By The Herald Editorial Board
The old line about an ounce of prevention being worth a pound of cure has no more appropriate application than to public health: Spending money now on prevention and preparation can save much more than would have to be spent on responding to a crisis or disease outbreak later; not to mention the potential for lives saved.
We saw that play out in Everett and Snohomish County as a prepared, coordinated and practiced response effort — that included Providence Regional Medical Center Everett, Providence’s clinic staff, the Snohomish Health District and the county’s Emergency Medical Services system — acted quickly and efficiently when a county resident, returning from a trip to Wuhan, China, reported symptoms last month consistent with the coronavirus outbreak there. (You can read more about that response and its success in The Sunday Herald on Page B6.)
The difference between what was spent to treat the patient and contain the disease and what a local outbreak of coronavirus in the county might have cost is incalculable but imaginable.
But similar responses to public health challenges, such as last year’s measles outbreak in southwest Washington state, too often have to mount efforts to prepare and respond with less than adequate funding.
For public health agencies, such as Snohomish Health District, being prepared for disease outbreaks comes on top of a range of related responsibilities for both prevention and cure. Among services Snohomish and other health agencies are expected to provide are: tracking and responding to disease in the community, including sexually transmitted disease, opioid addiction, tuberculosis and hepatitis; recording birth and death certificates; recording and keeping health statistics; inspecting restaurants and issuing food-worker cards; testing drinking water and wells; inspecting septic systems; and providing health and nutrition services to children and youth.
A recent study requested by the state Legislature found that among the state’s public health agencies there is a $296 million funding gap per biennium in state funding. For the Snohomish Health District, its revenue has dropped by 40 percent since 2006, even as the county population has increased by 14 percent.
There’s been progress to address the funding gap, including a tax adopted last year on e-cigarette products, the revenue from which goes to a state public health fund shared among health agencies in the state. But other sustainable sources of revenue are needed.
One potential new source of revenue could put to good use money that appears to be going unused by the state’s nonprofit and for-profit health insurance companies.
The three nonprofit insurers in Washington state — Premera, Regence and Kaiser Permanente — have amassed reserves that as of 2018 totaled $4.4 billion, up from $2.4 billion in 2012. That’s money that represents the difference between the premiums paid by insurance customers and the claims paid by the companies, money held even as insurance rates have increased.
The nonprofit insurers are required to keep a healthy reserve on hand, but as of 2018, according to figures from the state Office of the Insurance Commissioner, Kaiser’s was a little less than 600 percent of its required reserve, Regence’s was more than 1,300 percent, and Premera’s was above 1,500 percent of the required amount.

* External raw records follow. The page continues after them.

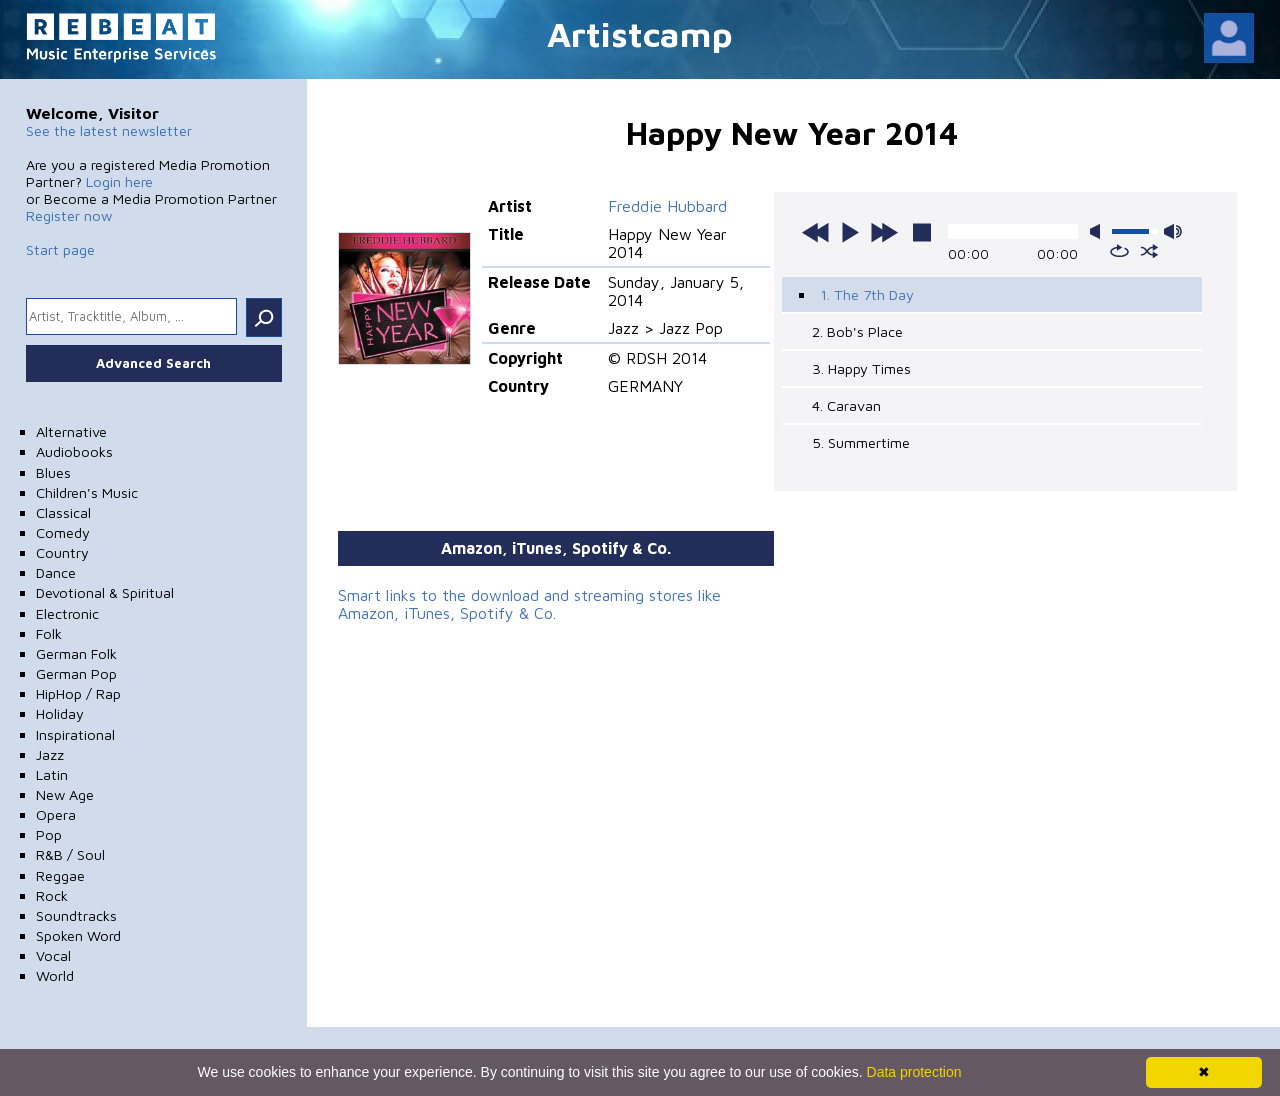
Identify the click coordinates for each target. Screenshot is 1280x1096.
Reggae (60, 875)
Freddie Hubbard (667, 206)
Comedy (63, 532)
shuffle (1149, 251)
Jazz (50, 754)
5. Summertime (861, 442)
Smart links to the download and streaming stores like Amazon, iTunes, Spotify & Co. (529, 604)
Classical (63, 512)
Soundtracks (76, 915)
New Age (65, 794)
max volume (1173, 231)
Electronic (67, 613)
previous (816, 232)
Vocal (53, 955)
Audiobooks (74, 451)
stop (922, 232)
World (55, 975)
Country (62, 552)
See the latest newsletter (109, 130)
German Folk (76, 653)
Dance (56, 572)
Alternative (71, 431)
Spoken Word (78, 935)
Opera (56, 814)
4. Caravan (846, 405)
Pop (49, 834)
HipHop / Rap (78, 693)
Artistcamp (640, 33)
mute (1099, 231)
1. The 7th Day (867, 294)
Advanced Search (153, 363)
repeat (1119, 251)
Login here (119, 181)
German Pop (76, 673)
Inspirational (75, 734)
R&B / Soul (70, 854)
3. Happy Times (861, 368)
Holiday (60, 713)
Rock (52, 895)
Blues (53, 472)
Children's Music (87, 492)
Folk (49, 633)
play (850, 232)
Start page (60, 249)
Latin (52, 774)
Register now (69, 215)
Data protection (914, 1072)
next (884, 232)
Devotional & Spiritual (105, 592)
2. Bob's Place (857, 331)
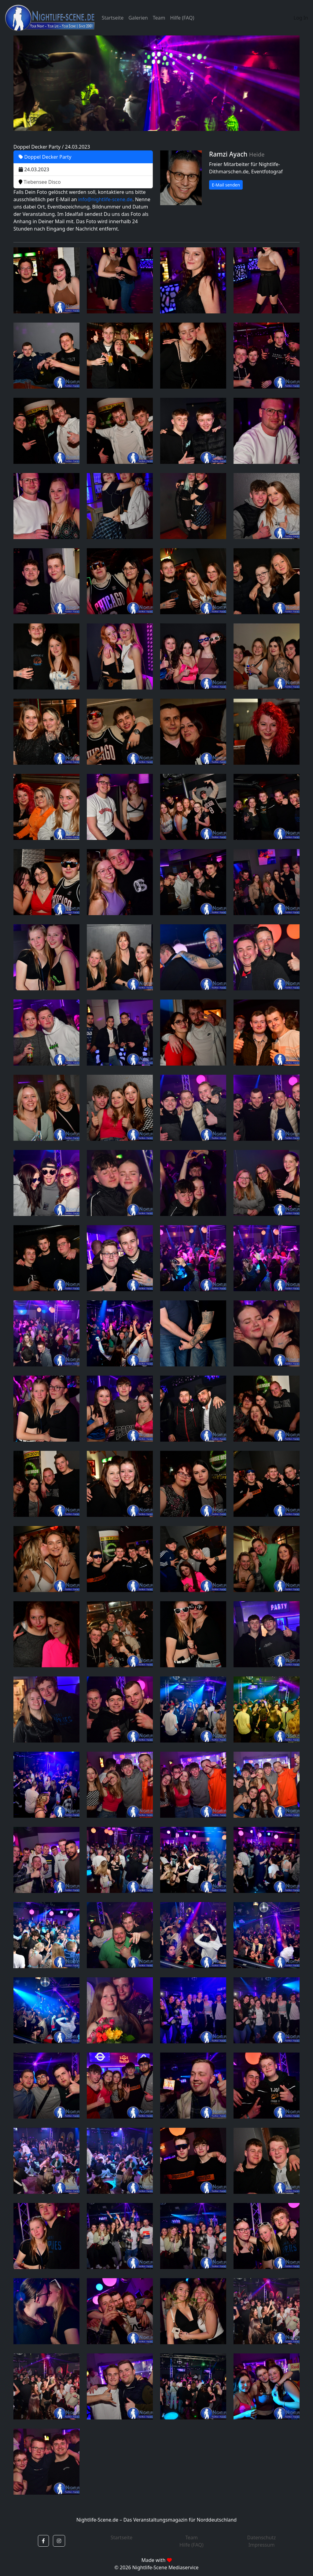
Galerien (138, 17)
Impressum (262, 2544)
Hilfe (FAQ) (182, 17)
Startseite (113, 17)
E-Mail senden (226, 185)
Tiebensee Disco (40, 182)
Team (159, 17)
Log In (301, 17)
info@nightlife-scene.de (105, 199)
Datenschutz (261, 2537)
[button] (43, 2541)
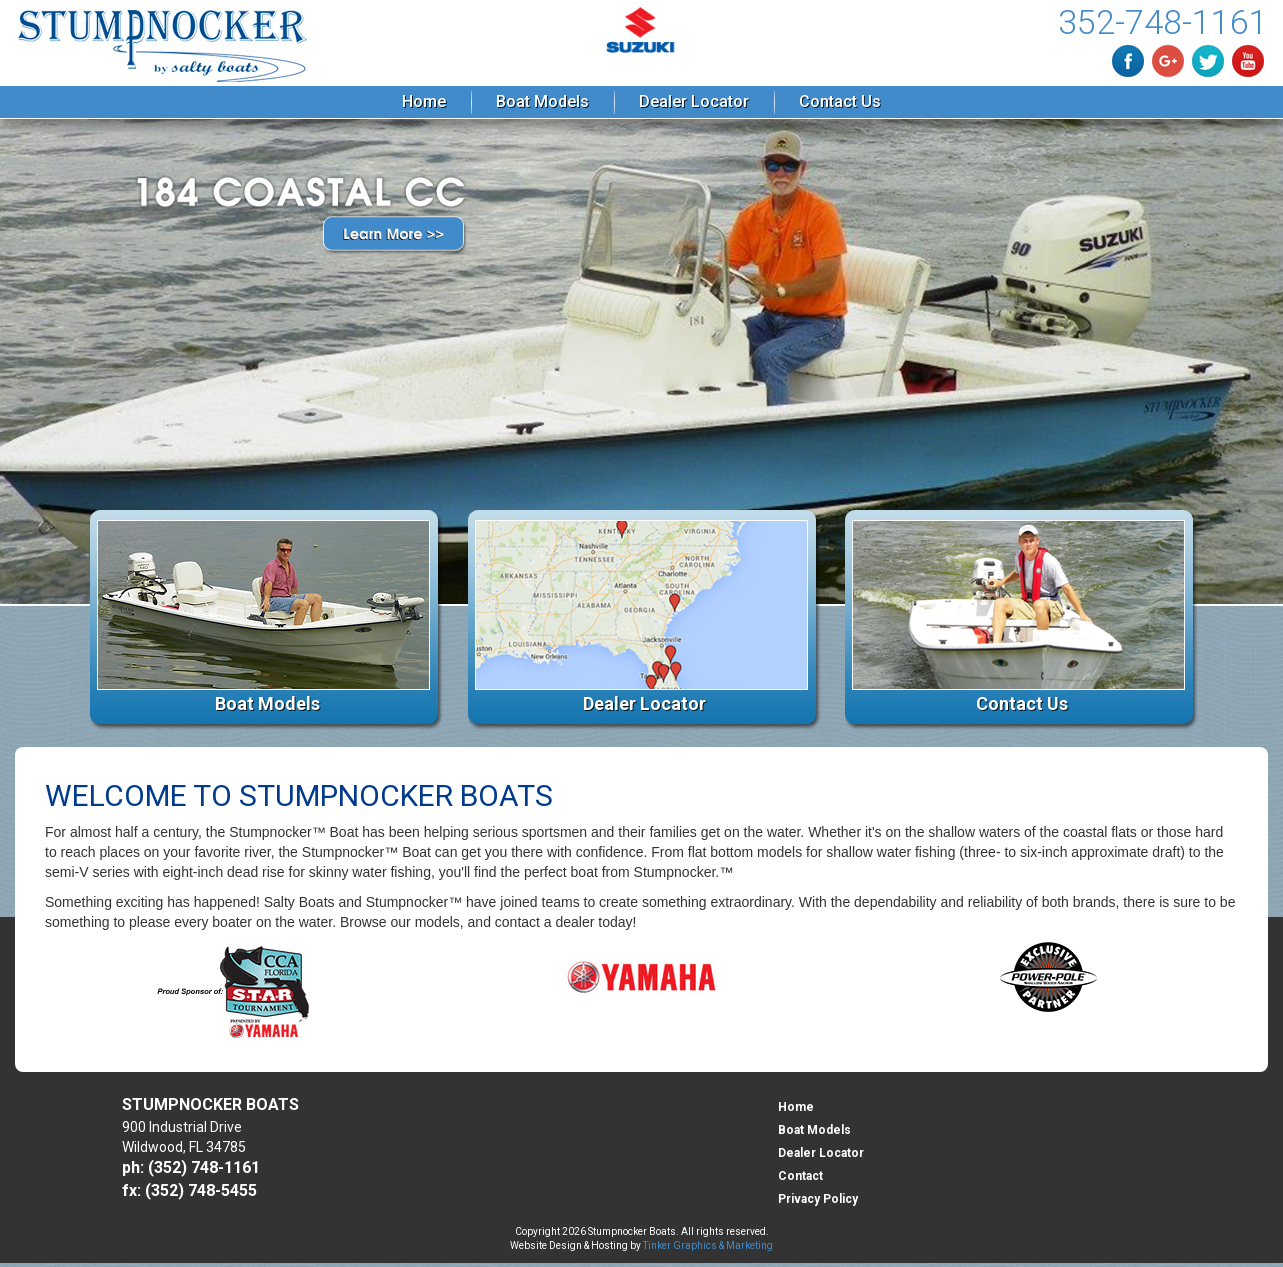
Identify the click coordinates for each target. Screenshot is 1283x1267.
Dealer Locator (694, 101)
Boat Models (542, 101)
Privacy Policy (818, 1199)
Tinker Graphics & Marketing (708, 1245)
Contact (800, 1176)
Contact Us (840, 101)
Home (424, 101)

House Bill 2679, initially proposed by state Rep. June Robinson, D-Everett, would collect a 3 percent tax on any surplus above 600 percent of the mandated reserve. To level the playing field among insurers, a Republican proposal would levy a similar tax on for-profit companies. (The bill has yet to get a vote on the House floor, but because it pertains to the budget, it’s still alive.)
A fiscal analysis by the state Office of Financial Management assumes that the excess surplus above the 600 percent lid from the two largest nonprofits — Premera and Regence — would total about $1.9 billion each year, bringing in about $57 million a year from the tax.
That money would have two purposes. It would be used to provide health insurance subsidies for some of the estimated 477,000 state residents who do not qualify for federal health subsidies under the Affordable Care Act; and it would be shared among several public health agencies, including the state Board of Health, tribal health agencies and county-level health agencies.
The legislation has faced opposition from insurance company lobbyists, and some lawmakers have expressed concern that the tax might cause companies to drop their plans and leave the state. But that concern makes little sense when you consider what those companies have amassed in their reserve funds. Business is good in Washington state.
This fund, supported by the companies’ reserves, is in their interest because it will work to improve health throughout the state and the health of their customers, keeping their costs down.
The insurance companies have practiced this ethic in the past.
Dr. Anthony L-T Chen, director of health for the Tacoma-Pierce County Health Department, wrote in a recent commentary for The News Tribune, that health insurers were a key participant in the creation of the Washington Vaccine Association, which has guaranteed childhood vaccinations at no charge to families.
Heather Shinn Thomas, public and government affairs manager for the Snohomish Health District and president of Washington Public Health Association, agrees.
“It’s important to note that the insurance companies and carriers have been great partners with public health,” she said last week. “It’s an incentive and an advantage to partner better with the communities they serve and the communities we serve.”
Reserves can provide a needed source of cash to confront the unexpected, but judicious use of a little of those reserves can help prevent the unexpected in the first place.